Карякин Юрий Федорович
Шрифт:
Сатира в романе на верхи, на бесов из верхней половины табели о рангах, о «14 классах», — не второстепенность, не «боковой сюжет», не какой-то довесок к роману; это один из глубинных и мощных смысловых потоков его.
«Одна десятая» наверху, «девять десятых» внизу — эта «одна десятая» и есть тоже бесы. И без этих бесов «сверху» тоже нет романа. Без них (без их разоблачения) он тоже не выжил бы. Им здесь досталось ничуть не меньше, чем «нашим». Хорош «охранительный» роман! Как не вспомнить здесь Лескова, который говорил, что когда Достоевский начинает защищать, например, религию, то так и хочется сказать: «Отпусти ему, Господи!» Хотя Достоевский (перефразируем Щедрина) много сделал для провозглашения лучезарности «Белого царя», он, нимало не стесняясь, тут же подрывает и это свое дело.
Согласия с бесами «сверху» — не получилось: камнем преткновения оказалось их отношение к «девяти десятым», отношение, с которым Достоевский никогда не мог примириться.
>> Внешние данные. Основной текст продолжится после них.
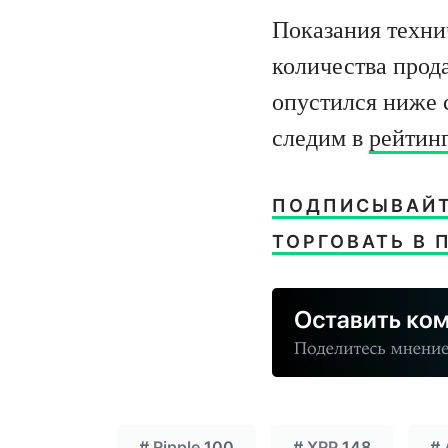
Показания техни
количества прод
опустился ниже 
следим в
рейтин
ПОДПИСЫВАЙТЕ
ТОРГОВАТЬ В 
#
Ripple
100
#
XRP
148
#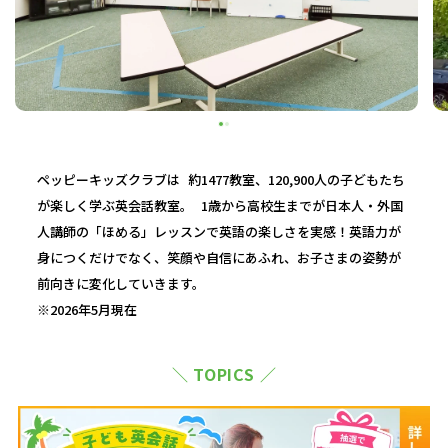
ペッピーキッズクラブは 約1477教室、120,900人の子どもたち
が楽しく学ぶ英会話教室。 1歳から高校生までが日本人・外国
人講師の「ほめる」レッスンで英語の楽しさを実感！英語力が
身につくだけでなく、笑顔や自信にあふれ、お子さまの姿勢が
前向きに変化していきます。
※2026年5月現在
＼ TOPICS ／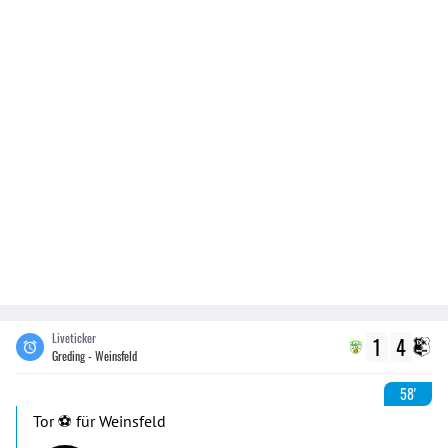
Liveticker
1
4
Greding - Weinsfeld
58'
Tor ⚽️ für Weinsfeld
А картина праздника, обернувшегося скандалом? Круговерть бесовщины всех разрядов. Гениальный образ «черни» российской. Лавинообразный финал праздника: пожар («для зажигания домов употребили гувернанток», — догадался фон Лембке и окончательно сбрендил); убийство Лебядкина и Хромоножки; последняя встреча Лизы и Степана Трофимовича, утром, в тумане, при зареве пожара; толпа, растерзавшая Лизу, образ этой толпы… Неудержимый смех вдруг обрывается, и ледяным ужасом веет от этого пожара. Тут сатира взрывается вдруг такой трагедией, что для ее понимания и масштабы Шекспира, и масштабы Босха уже недостаточны.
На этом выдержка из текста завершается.